Les femmes continuent à gagner 79 centimes contre un dollar pour les hommes, bien que le fossé ait diminué ces dernières années, selon le dernier recensement, elles gagnent seulement 78.6 % de ce que les hommes gagnent. En même temps, les femmes ont les plus forts taux de pauvreté : une femme sur trois aux Etats-Unis (42 millions avec leurs 28 millions d’enfants) vit dans la pauvreté ou au bord de la pauvreté, selon le Rapport Shriver et le Centre pour le Progrès Etatsunien. Près de deux tiers des travailleurs touchant le salaire minimum sont femmes.

Même dans les plus hautes sphères de ce pays, l’inégalité entre les genres se manifeste. Jennifer Lawrence, la super vedette de cinéma et gagnante de l’Oscar a dénoncé le manque d’égalité des cachets entre les acteurs masculins et féminins à Hollywood, après que des courriels de Sony hackés aient révélé qu’elle a perçu bien moins que ses co-stars.

Dans une autre partie de l’élite, il faut se rappeler qu’en 2005 Lawrence Summers, à l’époque recteur de Harvard, ex-secrétaire du Trésor et ex-chef du Banque mondiale, a expliqué que, pour des raisons génétiques, les femmes n’avaient pas la même aptitude que les hommes pour occuper les premières places dans les sciences et les mathématiques.

D’un autre côté, des conservateurs poursuivent une guerre contre les droits élémentaires des femmes, y compris le contrôle de son propre corps. En plus de continuer leur bataille contre l’avortement devant les tribunaux et le pouvoir législatif, ils ont désormais lancé une attaque frontale contre Planned Parenthood , l’organisation nationale de services et d’éducation concernant santé reproductive, destiné surtout aux femmes, fondée presque il y a un siècle. Avec des prétextes fabriqués, l’attaque inclut maintenant des enquêtes parlementaire et des actions de police (la semaine dernière les autorités du Texas ont perquisionné les bureaux de l’organisation) et différentes tentatives pour annuler le financement fédéral et provenant des états de ces services, vitaux pour de jeunes femmes sans recours.

La violence sexuelle à l’encontre des femmes se répand comme une épidémie dans ce pays. Presque trois femmes sur dix ont subi des violences sexuelles, physiques ou du harcèlement de leur conjoint, selon le Centre de Contrôle de Maladies (CDC). La même source estime que presqu’ une femme sur cinq a été violée (19.3 %). Environ 38 millions de femmes ont subi des violence physique des mains de leur compagnon pendant leur vie.

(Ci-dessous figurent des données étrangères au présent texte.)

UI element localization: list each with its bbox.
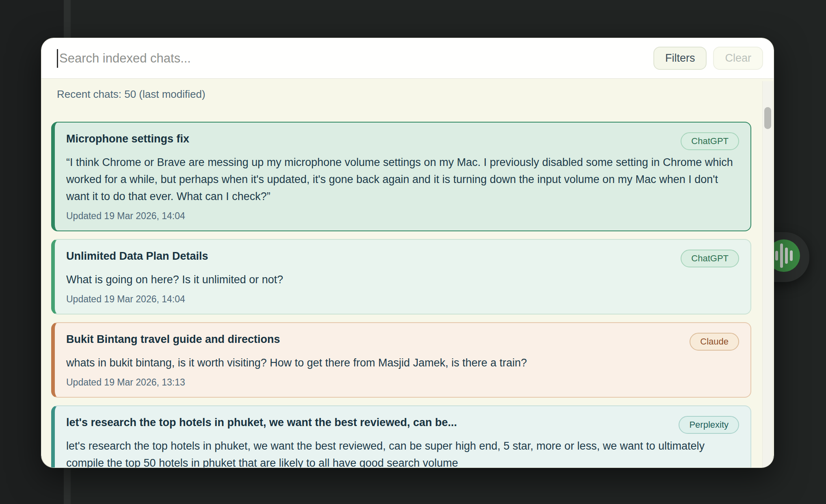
chat-card-unlimited-data[interactable]: Unlimited Data Plan Details ChatGPT What… — [51, 239, 751, 314]
chat-card-bukit-bintang[interactable]: Bukit Bintang travel guide and direction… — [51, 322, 751, 398]
chat-updated-timestamp: Updated 19 Mar 2026, 14:04 — [66, 293, 739, 305]
list-header: Recent chats: 50 (last modified) — [57, 88, 774, 101]
waveform-bar — [775, 251, 778, 261]
chat-snippet: “I think Chrome or Brave are messing up … — [66, 154, 739, 205]
desktop-background: Filters Clear Recent chats: 50 (last mod… — [0, 0, 826, 504]
chat-title: Unlimited Data Plan Details — [66, 249, 208, 263]
waveform-bar — [785, 248, 788, 264]
chat-snippet: whats in bukit bintang, is it worth visi… — [66, 354, 739, 371]
provider-badge: Claude — [690, 333, 739, 351]
chat-updated-timestamp: Updated 19 Mar 2026, 13:13 — [66, 377, 739, 388]
chat-snippet: let's research the top hotels in phuket,… — [66, 437, 739, 467]
chat-updated-timestamp: Updated 19 Mar 2026, 14:04 — [66, 210, 739, 222]
card-header: Unlimited Data Plan Details ChatGPT — [66, 249, 739, 267]
chat-results-list: Recent chats: 50 (last modified) Microph… — [41, 79, 774, 467]
chat-card-microphone-settings[interactable]: Microphone settings fix ChatGPT “I think… — [51, 122, 751, 231]
provider-badge: ChatGPT — [681, 132, 739, 150]
filters-button[interactable]: Filters — [653, 47, 707, 70]
chat-title: Microphone settings fix — [66, 131, 189, 146]
waveform-icon — [775, 243, 793, 268]
provider-badge: Perplexity — [679, 416, 739, 434]
waveform-bar — [790, 250, 793, 261]
clear-button[interactable]: Clear — [713, 47, 763, 70]
scrollbar-track[interactable] — [762, 81, 773, 467]
chat-card-phuket-hotels[interactable]: let's research the top hotels in phuket,… — [51, 405, 751, 467]
waveform-bar — [780, 243, 783, 268]
search-input[interactable] — [59, 51, 647, 66]
text-caret — [57, 49, 58, 68]
chat-cards-container: Microphone settings fix ChatGPT “I think… — [51, 122, 751, 467]
provider-badge: ChatGPT — [681, 250, 739, 267]
search-bar: Filters Clear — [41, 38, 774, 79]
card-header: Bukit Bintang travel guide and direction… — [66, 332, 739, 351]
card-header: Microphone settings fix ChatGPT — [66, 131, 739, 150]
card-header: let's research the top hotels in phuket,… — [66, 415, 739, 434]
chat-snippet: What is going on here? Is it unlimited o… — [66, 271, 739, 288]
scrollbar-thumb[interactable] — [764, 107, 771, 129]
chat-title: let's research the top hotels in phuket,… — [66, 415, 457, 430]
chat-title: Bukit Bintang travel guide and direction… — [66, 332, 280, 347]
search-overlay-panel: Filters Clear Recent chats: 50 (last mod… — [41, 38, 774, 467]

Selon un nouveau sondage de l’Association des Universités Etasuniennes, 23 % des étudiantes rapportent qu’elles ont été victimes d’agression ou de harcèlement sexuel.

D’un autre côté, dans le pays qui a le plus de prisonniers dans le monde, un million de femmes se trouve en prison ou sous le contrôle du système judiciaire. C’est la catégorie en plus forte croissance de la population carcérale (aujourd’hui il y a huit fois plus de femmes emprisonnées qu’en 1980, avec la guerre contre la drogue comme facteur principal). En fait, sur les 500 000 femmes en prison dans le monde, un tiers sont dans des cellules étatsuniennes (chiffres d’ACLU et du Sentencing Project ).

Il est certain que Hilary Clinton pourrait être la première femme à occuper la présidence et bien sûr utilise cette carte dans sa campagne. Il n’y a pas de doute que davantage de femmes occupent des postes dans les plus hautes des sphères politiques et économiques du pays. Il y a un chiffre record de femmes au Congrès fédéral (104 de 435 sièges), bien que seulement 26 femmes soit pdg de l’une des 500 principales entreprises dans la liste de Fortune (5 % du total), selon le Centre Pew.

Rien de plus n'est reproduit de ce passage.